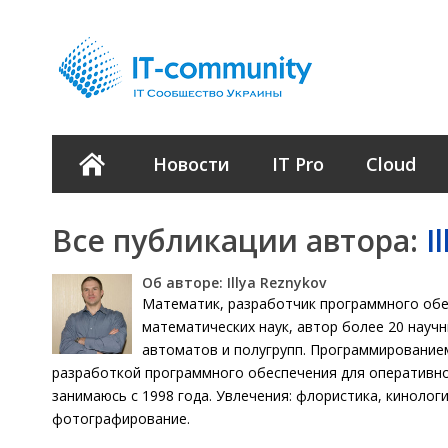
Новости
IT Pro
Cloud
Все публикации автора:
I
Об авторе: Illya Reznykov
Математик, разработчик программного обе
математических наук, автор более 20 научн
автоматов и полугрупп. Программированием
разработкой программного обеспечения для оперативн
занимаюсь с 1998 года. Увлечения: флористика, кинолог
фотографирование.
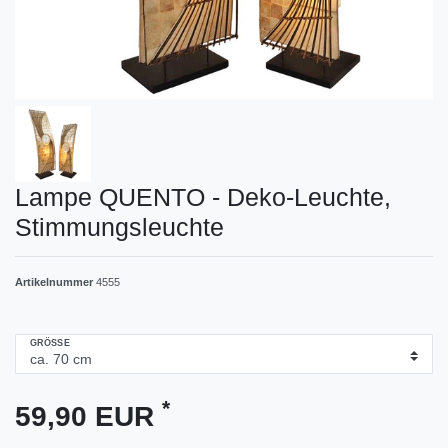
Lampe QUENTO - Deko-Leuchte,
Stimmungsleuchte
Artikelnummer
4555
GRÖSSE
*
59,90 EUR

==============================

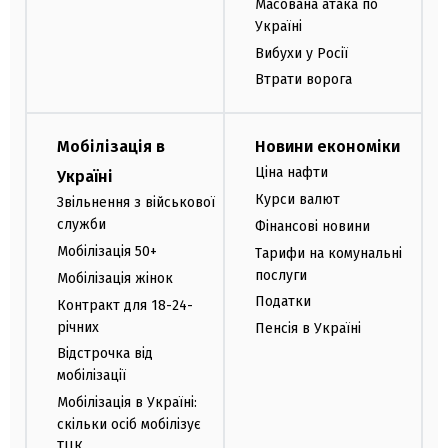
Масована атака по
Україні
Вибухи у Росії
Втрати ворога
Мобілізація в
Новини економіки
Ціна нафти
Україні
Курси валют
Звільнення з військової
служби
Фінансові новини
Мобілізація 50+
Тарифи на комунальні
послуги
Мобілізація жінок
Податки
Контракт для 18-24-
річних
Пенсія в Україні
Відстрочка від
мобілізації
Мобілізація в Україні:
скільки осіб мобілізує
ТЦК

==============================

Description of the task: All lines of the records above with the word "Україні" in them are to be copied.

Answer:
Україні
Україні
Пенсія в Україні
Мобілізація в Україні:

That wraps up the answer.